Программу утвердили, о ней даже сообщили по телевизору, однако «Зверь 2» появился не сразу. Тогда многое застопорилось. Главнокомандующий как-то потерялся за спинами генералов и больше не зачитывал многочасовые лекции по истории. Диверсионные группы подорвали несколько заводов. Появились первые и не самые удачные гражданские танки, переделанные из трелёвочных тракторов. Пошла четвёртая волна мобилизации, которую чаще называли не четвёртой, а продуктовой, потому что семьям тех, кто в опережение очереди добровольно отправился на фронт, отгружали три мешка картошки и пять коробок всяких консервов. Вместо картошки иногда давали капусту с мукой, вместо консервов – живого барана. В некоторых городах дополнительно одаривали углём или дровами. Продвижение фронта замедлилось, а в газетах написали, что крупные столкновения начались и в других странах чуть ли не по всему миру. В общем, в тот год творилось всякое, и чудо, что «Зверь 2» появился.
Он был полной копией нашего «Зверя 44» и едва напоминал прародителя-гиганта.

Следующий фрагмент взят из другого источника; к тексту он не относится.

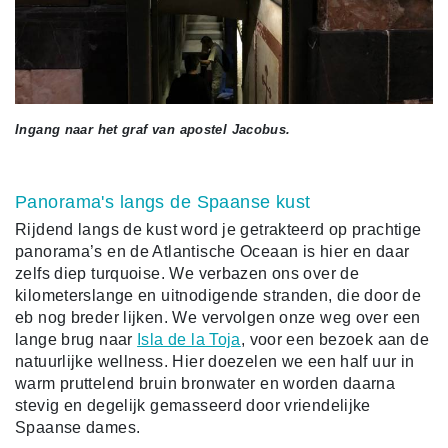
Ingang naar het graf van apostel Jacobus.
Panorama's langs de Spaanse kust
Rijdend langs de kust word je getrakteerd op prachtige
panorama’s en de Atlantische Oceaan is hier en daar
zelfs diep turquoise. We verbazen ons over de
kilometerslange en uitnodigende stranden, die door de
eb nog breder lijken. We vervolgen onze weg over een
lange brug naar
Isla de la Toja
, voor een bezoek aan de
natuurlijke wellness. Hier doezelen we een half uur in
warm pruttelend bruin bronwater en worden daarna
stevig en degelijk gemasseerd door vriendelijke
Spaanse dames.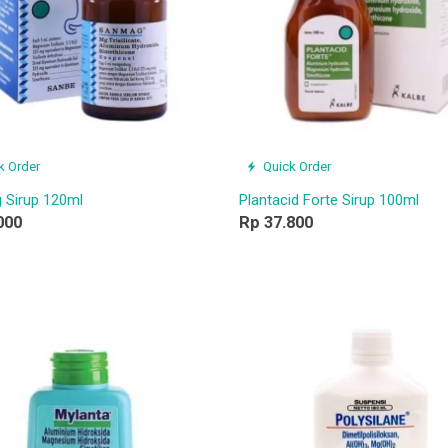
k Order
Quick Order
Sirup 120ml
Plantacid Forte Sirup 100ml
000
Rp 37.800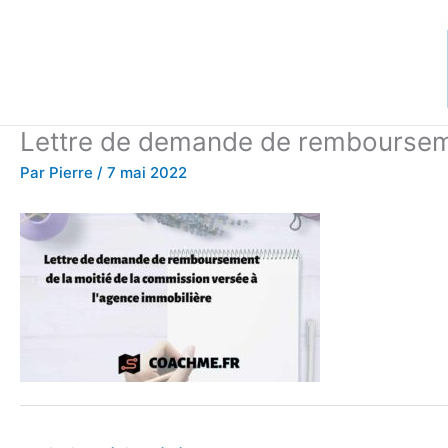
Aller
au
contenu
Lettre de demande de remboursemen
Par
Pierre
/
7 mai 2022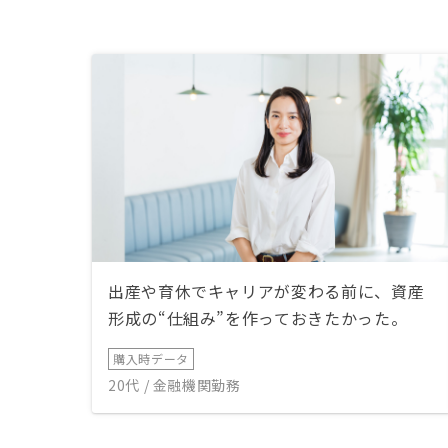
出産や育休でキャリアが変わる前に、資産
形成の“仕組み”を作っておきたかった。
購入時データ
20代 / 金融機関勤務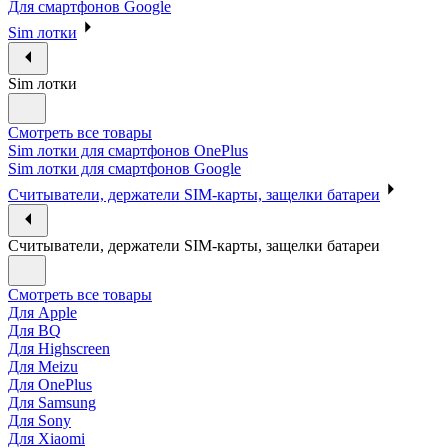
Для смартфонов Google
Sim лотки
Sim лотки
Смотреть все товары
Sim лотки для смартфонов OnePlus
Sim лотки для смартфонов Google
Считыватели, держатели SIM-карты, защелки батареи
Считыватели, держатели SIM-карты, защелки батареи
Смотреть все товары
Для Apple
Для BQ
Для Highscreen
Для Meizu
Для OnePlus
Для Samsung
Для Sony
Для Xiaomi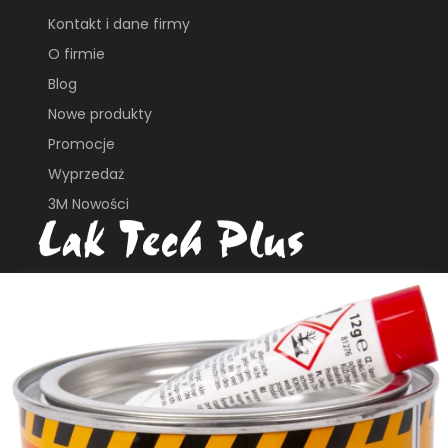
Kontakt i dane firmy
O firmie
Blog
Nowe produkty
Promocje
Wyprzedaż
3M Nowości
ul. Płochocińska 113B
03-044, Warszawa
e_biuro@laktech.pl
+ 48 501 737 002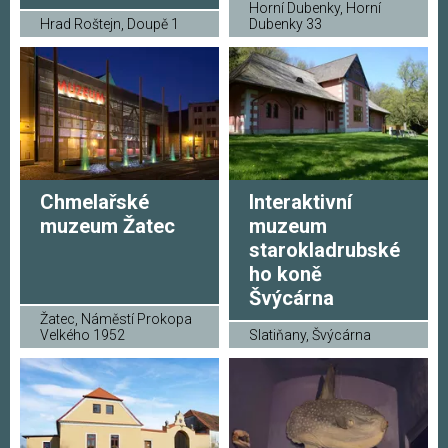
Horní Dubenky, Horní
Hrad Roštejn, Doupě 1
Dubenky 33
Chmelařské
Interaktivní
muzeum Žatec
muzeum
starokladrubské
ho koně
Švýcárna
Žatec, Náměstí Prokopa
Velkého 1952
Slatiňany, Švýcárna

Между прочим, прародителем самого «Зверя 1» считался заурядный сельскохозяйственный сжигатель, уничтожавший туши заражённых животных, – обычная печь, закреплённая на шасси тяжеловоза. Не знаю, правда это или нет. Леший говорит, что правда. Да и бог с ним. Главное, что генералам новый «Зверь» понравился и они одобрили его серийное производство. Прифронтовые механизированные сжигатели гусеничного типа с тех пор неотступно следовали за фронтом, успешно переплавлялись через реки и ни в какой грязи не застревали. Как сказали по радио: «Они доказали свою высокую проходимость, невероятную эффективность и полюбились всем, кто готовился пасть в боях».
Прошли годы – и вот мы здесь, на палубе «Зверя 44». Слушаем радио, хоть и понимаем, что едва ли кто-то из генералов признает неизбежное отступление раньше, чем оно начнётся. Леший заверял нас, что по радио о прорыве фронта вообще не упомянут, чтобы лишний раз не беспокоить тех, кто живёт в тылу.
Мы с Фарой и Кирпичом каждый вечер собирались у бортовой лестницы на морде «Зверя» – стерегли возвращение Лешего и Сифона. Другие изредка приходили к нам перекурить и поглядывали по сторонам в надежде, что именно сейчас объявится Леший и они первые услышат от него новости. Собственно, все ждали одного-единственного слова: «Началось». Пока Леший его ни разу не произнёс и только качал головой в ответ на обращённые к нему взгляды.
Сегодня Леший и Сифон вернулись поздно. Уже стемнело, и «Зверь» готовился включить прожекторы. Вернулись недовольные, с полной поклажей. Закладку сделать не удалось. Леший молча прошёл мимо, а Сифон, запыхавшись на лестнице, сбросил вещмешок и задержался поболтать с Кирпичом и Карданом. Леший ещё брёл через палубу к хозяйственному отделению, а Сифон толком не отдышался и не успел рассказать ничего связного, когда вдали от нас, за частично выжженным лесом и руинами прифронтового города, под сумеречным небом полыхнула белая зарница.
– Ого! – воскликнул Фара.
Кардан замер с поднесённой ко рту папиросой.
Сифон и Кирпич растерянно переглянулись.
На мгновение я подумал, что вижу свет прожекторов другого «Зверя». Прежде чем я осознал, насколько это глупо – никакие прожекторы не светили так ярко, – до нас докатилось эхо взрыва. Оно пробилось сквозь гул двигателей и оглушило. Мы почувствовали, как завибрировал воздух. Небо высветилось вновь, и я мог пересчитать застывшие в нём разрозненные фрагменты облаков. Эхо и вибрация усилились.